On Fri, 2008-10-31 at 16:57 -0700, Robinson, Eric wrote:
> 2. When I asked about the throughput measurement, I meant HOW to obtain
> that measurement. I know we're looking for packets per second, I just
> don't know the best way to obtain that. There's no snmp on this
> computer. All the counters I can find show totals for packets in and
> out, but not pps. I was hoping to get away without showing my ignorance.
> Too late. :0)
Heh :)
ipvsadm -L -n --stats
ipvsadm -L -n --rate
Those two commands will get you pretty far down the road of what you
need in terms of packets/sec, conns/sec and so on. --rate will give you
the instantaneous rate, where --stats will give you counters since this
LVS was started. This is useful for post-processing to get overall
averages.
> 4. The health check interval is 2 seconds. The 60 VS with 2 RS each are
> checking via http. The other 60 VS with 1 RS each check by tcp connect.

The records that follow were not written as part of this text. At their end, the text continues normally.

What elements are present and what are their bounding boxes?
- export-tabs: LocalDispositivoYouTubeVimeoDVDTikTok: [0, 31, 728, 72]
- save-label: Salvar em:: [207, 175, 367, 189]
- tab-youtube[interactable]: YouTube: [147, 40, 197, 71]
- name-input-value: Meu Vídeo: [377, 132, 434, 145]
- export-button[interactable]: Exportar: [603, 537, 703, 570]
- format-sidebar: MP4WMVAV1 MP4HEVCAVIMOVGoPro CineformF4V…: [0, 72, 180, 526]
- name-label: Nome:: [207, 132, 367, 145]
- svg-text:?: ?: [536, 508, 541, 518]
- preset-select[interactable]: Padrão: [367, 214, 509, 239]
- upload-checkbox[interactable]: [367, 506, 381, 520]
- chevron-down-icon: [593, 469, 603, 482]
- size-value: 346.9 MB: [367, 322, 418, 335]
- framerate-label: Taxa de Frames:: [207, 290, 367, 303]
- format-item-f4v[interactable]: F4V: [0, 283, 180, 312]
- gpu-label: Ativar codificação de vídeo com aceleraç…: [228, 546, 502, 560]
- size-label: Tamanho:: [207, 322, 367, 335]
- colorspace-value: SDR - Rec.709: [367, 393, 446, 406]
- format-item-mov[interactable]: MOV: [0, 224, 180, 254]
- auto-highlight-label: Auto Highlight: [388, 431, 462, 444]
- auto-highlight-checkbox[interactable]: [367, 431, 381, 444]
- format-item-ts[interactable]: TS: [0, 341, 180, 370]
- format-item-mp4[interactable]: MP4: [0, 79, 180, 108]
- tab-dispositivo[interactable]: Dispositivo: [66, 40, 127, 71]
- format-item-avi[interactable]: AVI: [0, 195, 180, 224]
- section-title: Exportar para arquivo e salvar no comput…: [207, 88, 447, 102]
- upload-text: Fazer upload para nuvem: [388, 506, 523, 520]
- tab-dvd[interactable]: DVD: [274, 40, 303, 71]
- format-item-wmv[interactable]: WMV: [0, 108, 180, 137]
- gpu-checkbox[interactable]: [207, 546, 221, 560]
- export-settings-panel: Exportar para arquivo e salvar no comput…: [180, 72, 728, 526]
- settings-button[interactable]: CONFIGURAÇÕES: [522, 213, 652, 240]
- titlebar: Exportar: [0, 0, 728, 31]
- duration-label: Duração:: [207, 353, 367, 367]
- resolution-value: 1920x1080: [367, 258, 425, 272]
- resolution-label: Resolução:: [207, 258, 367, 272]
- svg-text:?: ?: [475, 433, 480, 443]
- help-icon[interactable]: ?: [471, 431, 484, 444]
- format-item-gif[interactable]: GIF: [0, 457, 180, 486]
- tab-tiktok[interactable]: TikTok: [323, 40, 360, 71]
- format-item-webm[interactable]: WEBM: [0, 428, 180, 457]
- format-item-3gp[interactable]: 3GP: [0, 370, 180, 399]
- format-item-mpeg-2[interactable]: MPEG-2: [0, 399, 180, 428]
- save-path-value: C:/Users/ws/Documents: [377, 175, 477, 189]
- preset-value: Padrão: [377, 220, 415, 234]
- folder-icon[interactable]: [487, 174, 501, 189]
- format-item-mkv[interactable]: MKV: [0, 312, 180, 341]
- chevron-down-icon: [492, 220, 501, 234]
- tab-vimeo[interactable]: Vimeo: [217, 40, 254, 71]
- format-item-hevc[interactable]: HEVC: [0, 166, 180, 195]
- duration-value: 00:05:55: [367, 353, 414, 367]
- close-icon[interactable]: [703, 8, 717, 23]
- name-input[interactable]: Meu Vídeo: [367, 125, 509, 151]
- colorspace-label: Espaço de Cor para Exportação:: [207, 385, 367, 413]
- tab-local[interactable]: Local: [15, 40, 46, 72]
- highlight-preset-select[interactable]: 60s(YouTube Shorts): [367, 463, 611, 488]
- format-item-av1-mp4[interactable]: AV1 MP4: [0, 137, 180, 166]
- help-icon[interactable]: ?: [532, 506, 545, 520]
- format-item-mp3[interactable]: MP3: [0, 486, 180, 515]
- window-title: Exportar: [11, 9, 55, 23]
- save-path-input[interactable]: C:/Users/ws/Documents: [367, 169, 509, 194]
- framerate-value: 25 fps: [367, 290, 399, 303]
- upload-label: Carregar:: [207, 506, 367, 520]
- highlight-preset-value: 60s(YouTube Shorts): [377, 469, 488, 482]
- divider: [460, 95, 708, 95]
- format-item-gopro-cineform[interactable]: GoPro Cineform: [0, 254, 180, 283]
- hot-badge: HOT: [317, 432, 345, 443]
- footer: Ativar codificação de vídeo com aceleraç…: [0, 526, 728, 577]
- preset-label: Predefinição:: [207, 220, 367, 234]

...and you also said in reply to Horms:
> It also does the health checking, right? I think the earlier
> suggestion about overlapping requests may have merit.
Given the large number of services and realservers you have, I think
this is the key. Looking at the config file (if I read it correctly) you
have:
60x tomcat services, 2 realservers each == 120 checks
60x MySQL services, 1 realserver each == 60 checks
5x other services, 1 or 2 realservers each == 7 checks
That's a total of 187 checks to be run every two seconds. If we make it
a round 200 (since the maths is then easier!) then you're talking a
maximum latency of 0.01 seconds per check.
It would appear that ldirectord isn't being given a chance to draw
breath. Ever.
Just as a test, what happens if you move the checkinterval out to (say)
5, 10, 20 or 30 seconds? Can you tolerate that level of pause if
something happens to a realserver?
Graeme
|